Crow shook his head: “We don’t think so. We’re not entirely sure, but we suspect there may be some kind of physical component to this whole thing. That it might not be purely software. But we don’t know.”

“Wish you would,” Martinez said. “I don’t like running on one cylinder.”

“Neither do I,” Crow said.

“The thing is… the whole competition doesn’t make any sense,” Gorey said. “If we get out there first, or the Chinese get out there first, and one of us gets amazing tech, what’s the winner going to do with it? If the Chinese build a time machine, our intelligence guys will have the specs in three weeks, anyway.”

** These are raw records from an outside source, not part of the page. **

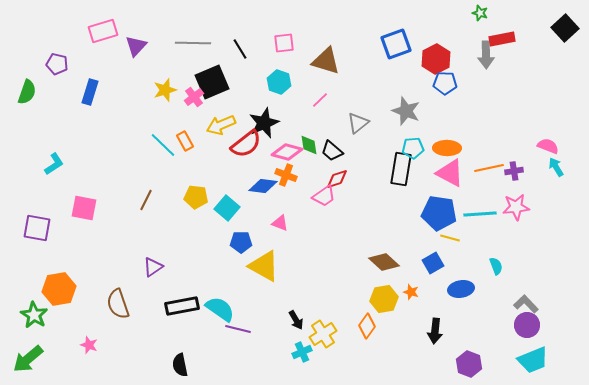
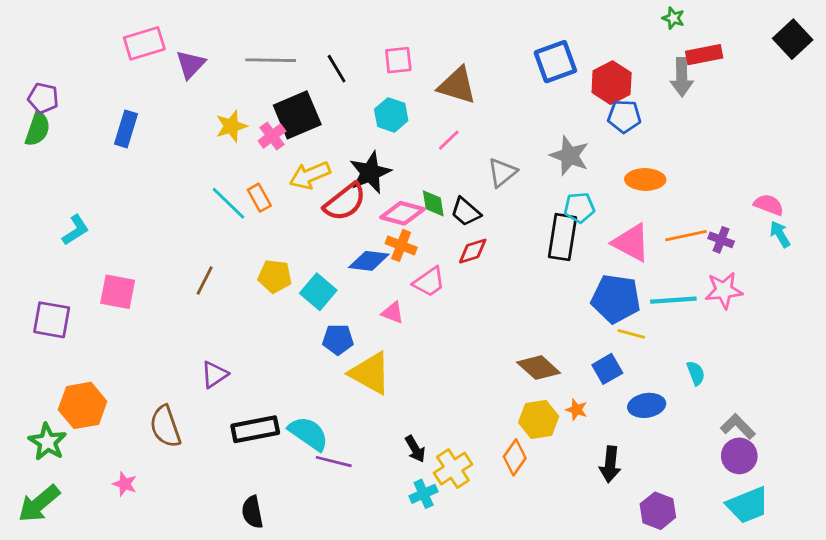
purple pentagon: (57, 64) -> (43, 98), moved
orange ellipse: (447, 148) -> (645, 179), moved
purple cross: (514, 171) -> (721, 240), turned 30
pink trapezoid: (324, 196) -> (429, 282), moved

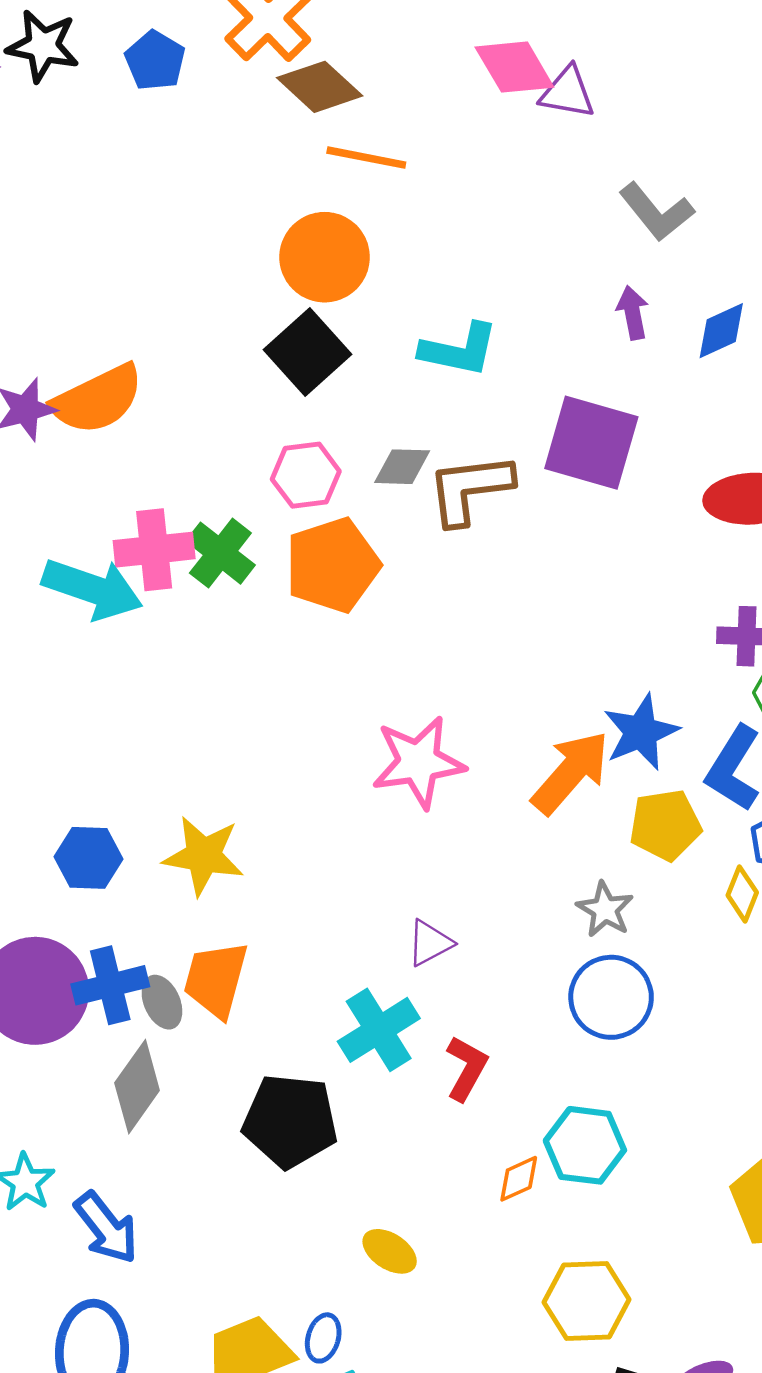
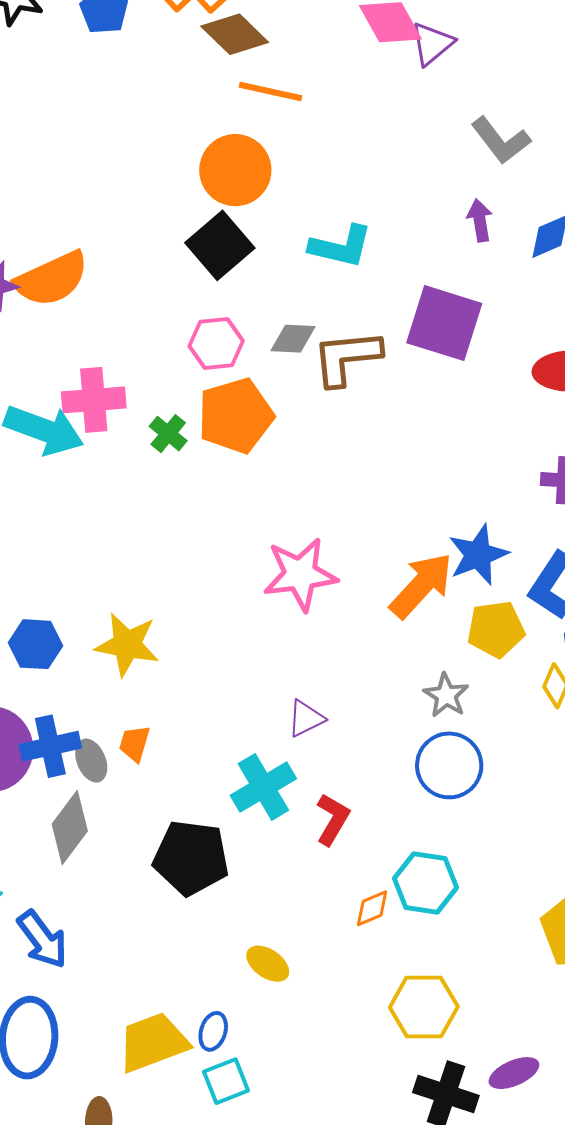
purple triangle: (567, 93) -> (432, 44), turned -51
green cross: (220, 553) -> (168, 434), moved, size x0.7
orange trapezoid: (216, 979) -> (135, 743), size x0.6

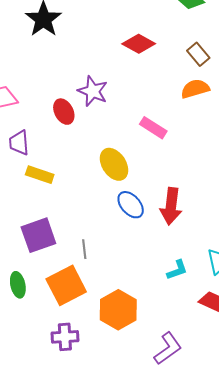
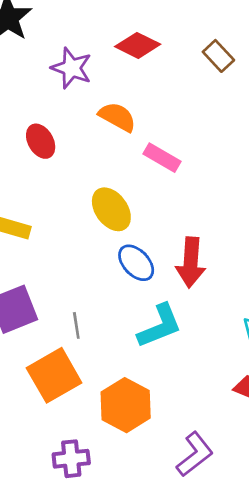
orange semicircle: (195, 89) -> (117, 117), moved, turned 48
purple star: (93, 91) -> (71, 68), moved
cyan L-shape: (177, 270) -> (160, 326), moved, size x1.6
purple cross: (65, 337) -> (71, 459), moved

“Yeah? What if they go back through time to, like, 1200 A.D. and they discover North America, and when Columbus shows up, it’s wall-to-wall Chinese?” Martinez asked.

“Won’t be any time machines,” Gorey said. “We’re right at the end of physics. Everybody knows it. Not much left, and one of the things that’s not left is time travel.”

“Good thing, too,” Crow said. “We’ve fucked up about everything else we’ve touched, we don’t need to fuck up the time stream.”

Sandy stuck his head in the door and asked, “Tomato?”